[Collected data]
----------------------------------------

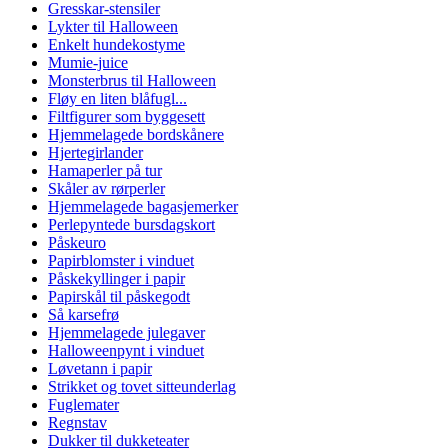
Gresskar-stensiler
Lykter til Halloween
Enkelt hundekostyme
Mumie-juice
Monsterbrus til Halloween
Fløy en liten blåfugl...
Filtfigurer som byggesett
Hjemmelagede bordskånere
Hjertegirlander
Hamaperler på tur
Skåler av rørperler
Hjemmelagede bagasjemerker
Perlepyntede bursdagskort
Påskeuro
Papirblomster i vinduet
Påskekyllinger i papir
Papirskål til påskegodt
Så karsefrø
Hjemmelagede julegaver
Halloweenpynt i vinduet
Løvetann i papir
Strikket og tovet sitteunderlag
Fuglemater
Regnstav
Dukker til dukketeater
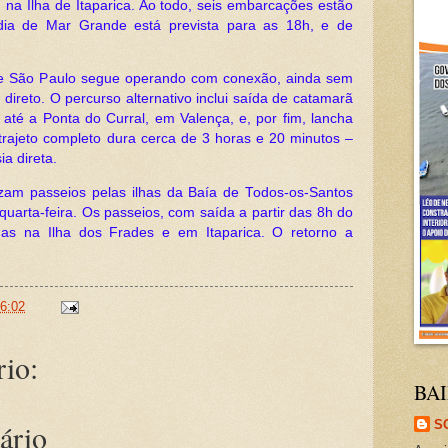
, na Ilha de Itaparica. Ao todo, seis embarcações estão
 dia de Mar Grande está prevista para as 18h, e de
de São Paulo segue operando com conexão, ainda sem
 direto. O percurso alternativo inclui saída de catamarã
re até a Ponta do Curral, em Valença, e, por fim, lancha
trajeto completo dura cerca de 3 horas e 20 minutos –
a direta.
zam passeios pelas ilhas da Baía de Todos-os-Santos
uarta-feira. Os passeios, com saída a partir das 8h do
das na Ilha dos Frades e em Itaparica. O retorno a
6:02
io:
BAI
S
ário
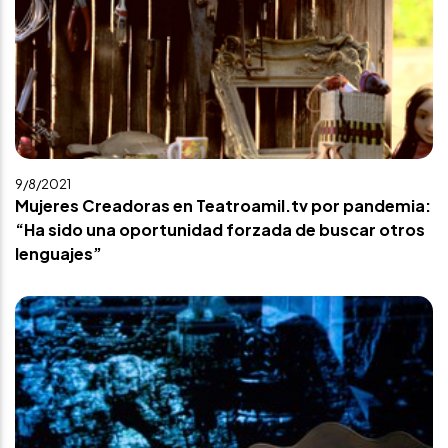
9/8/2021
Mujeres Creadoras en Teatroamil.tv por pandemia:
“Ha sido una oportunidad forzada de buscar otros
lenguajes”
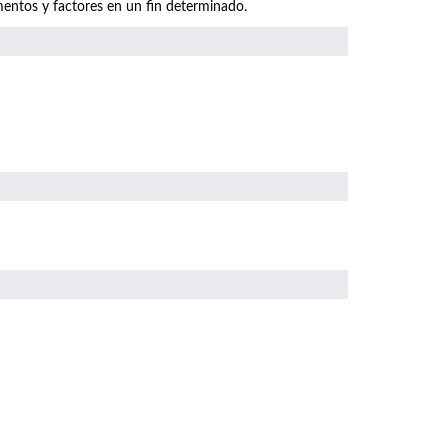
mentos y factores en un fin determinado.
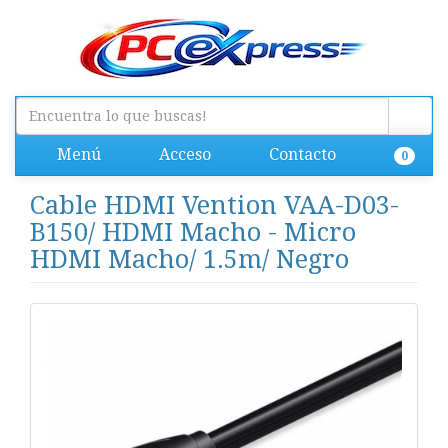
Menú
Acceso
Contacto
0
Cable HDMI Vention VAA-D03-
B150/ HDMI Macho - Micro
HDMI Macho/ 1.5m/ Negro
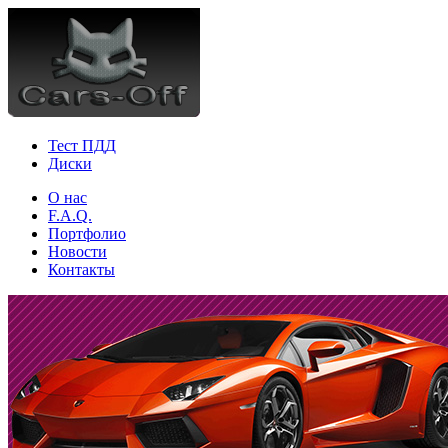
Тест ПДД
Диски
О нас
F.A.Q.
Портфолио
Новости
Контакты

----------------------------------------

Each line from the start of the entries to the line holding "direto. O percurso" is to be given again exactly, both ends included, and each picture is to be left out.

• ANSWER BELOW:
Gresskar-stensiler
Lykter til Halloween
Enkelt hundekostyme
Mumie-juice
Monsterbrus til Halloween
Fløy en liten blåfugl...
Filtfigurer som byggesett
Hjemmelagede bordskånere
Hjertegirlander
Hamaperler på tur
Skåler av rørperler
Hjemmelagede bagasjemerker
Perlepyntede bursdagskort
Påskeuro
Papirblomster i vinduet
Påskekyllinger i papir
Papirskål til påskegodt
Så karsefrø
Hjemmelagede julegaver
Halloweenpynt i vinduet
Løvetann i papir
Strikket og tovet sitteunderlag
Fuglemater
Regnstav
Dukker til dukketeater
, na Ilha de Itaparica. Ao todo, seis embarcações estão
 dia de Mar Grande está prevista para as 18h, e de
de São Paulo segue operando com conexão, ainda sem
 direto. O percurso alternativo inclui saída de catamarã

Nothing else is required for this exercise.